25 julho, 2011

Kafka

Descobriu cedo que estava disposto a adormecer. Não sei bem a que conclusão chegou. Às vezes julgo que tinha uma certa dificuldade em contar-me os seus sonhos. Especialmente os seus, quero dizer. Não estaria certamente relacionado com falta de lembrança. Esse seria porventura um problema meu.

Sim, fiz muitas vezes força para recordar. Depois do sono, tornava-se particularmente raro que ainda sobrasse um conteúdo decifrável, ainda que apenas em termos de causas e consequências, enfim, de continuidade, quero dizer. Quando acordava entretanto, punha-lhe de imediato sobre o peito a palma da minha mão, para convocar a sua atenção. Os meus olhos continuavam fechados sobre si, mas com incisão redobrada. Acima de tudo, queria evitar o confronto com a luz. Julgo que as minhas precauções, o meu método de tentativa e erro, não foram os mais convenientes: o desfecho foi recorrente - subitamente, todas as sensações, mesmo as mais próximas, se tornavam, assim, em vestígios sombrios do que ainda há pouco tinha vivido com veemente precisão, durante o sonho. Sentia uma revolta aguda contra a minha consciência. Uma angústia estranha de poder ter perdido a minha própria memória.

Mas como estava a dizer, julgo que a sua dificuldade em contar-me os seus sonhos - especialmente os seus, quero dizer -, devia-se então ao gesto que vem a seguir à lembrança. A minha cabeça estava enfiada na almofada, a manhã vinha apenas confirmar o repouso, e por isso podia ver com clareza, nas pontas dos seus dedos, a mesma confiança de quem está seguro da sua herança. Sim, não me poderia enganar sentindo as coisas a tal distância. Os seus pensamentos não lhe eram estranhos, a ignorância ou a angústia eram-lhe, de outro modo, alheios; ao acordar, o seu património mental dispunha-se perante si com clareza - podia seleccioná-lo como lhe conviesse, porventura até encontrar relações simbólicas entre os factos. Julgo que é dessa capacidade que lhe advém um sentido muito especial para as sensibilidades.

Contudo, no tal gesto que procede a lembrança, a dúvida começava a rondar, um fantasma rotativo cujo olhar é incidente. Então que os seus lábios ficavam entreabertos, em movimento de preparação. Havia um fio de saliva que escorria languidamente pelo lábio inferior, recordava-me certa vez o pénis, no mesmo gesto. A partir daí, podemos dizer que as coisas se eternizavam tal como estavam neste ponto.

A dificuldade para passar ao passo seguinte estava em fazer dessas sensações matéria, matéria partilhável, que pudesse ser contada. Julgo que não chegou a esse ponto, pelo menos na maior parte das vezes. E mesmo quando chegava, sentia uma certa fúria nas suas omoplatas. Era a angústia de não haver as palavras justas ao seu sonho. E note-se que há uma diferença entre não haver e não encontrar, pois no primeiro caso a angústia é com certeza mais profunda. Mas ainda que as houvesse, a essas palavras, correríamos posteriormente o risco de não terem para mim o mesmo significado, então a comunicação não seria novamente efectuada com rigor. A sensação peculiar do sonho passa então a ser vã e incerta, não havendo uma outra consciência para confirmar a sua realidade.

Andava desiludido. Tomava o pequeno-almoço balançando a colher nas bordas da tigela.

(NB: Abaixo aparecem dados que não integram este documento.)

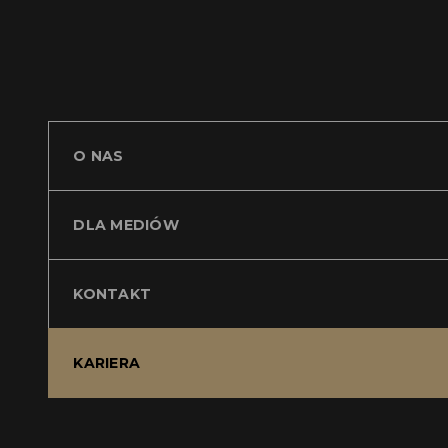
O NAS
DLA MEDIÓW
KONTAKT
KARIERA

Passou a deixar sempre um resto. Começava a duvidar da ideia que tinha das coisas. Começava a recear que a sua sensibilidade fosse desmedida, começava a ter medo da medida do seu próprio bom senso. Estava assustado por se comover tão facilmente, por ser invadido regularmente por sensações estrangeiras e também por outras já habitués - sensações que já nem precisavam de pedir o menu: entravam pela porta como se a casa já fosse sua.

Um dia, decidimos ler um livro antes de adormecer. Depois, retomámos a leitura na página 49, se bem me lembro. De manhã, um dia, não evitei a luz, olhámo-nos simplesmente, olhos nos olhos, num confronto que ia até ao fundo de nós mesmos. Quando pus de novo a palma da mão sobre a omoplata esquerda senti com clareza que já não havia fúria naquele corpo. Não dissemos nada. Nos mesmo olhos haviam os outros reflectidos.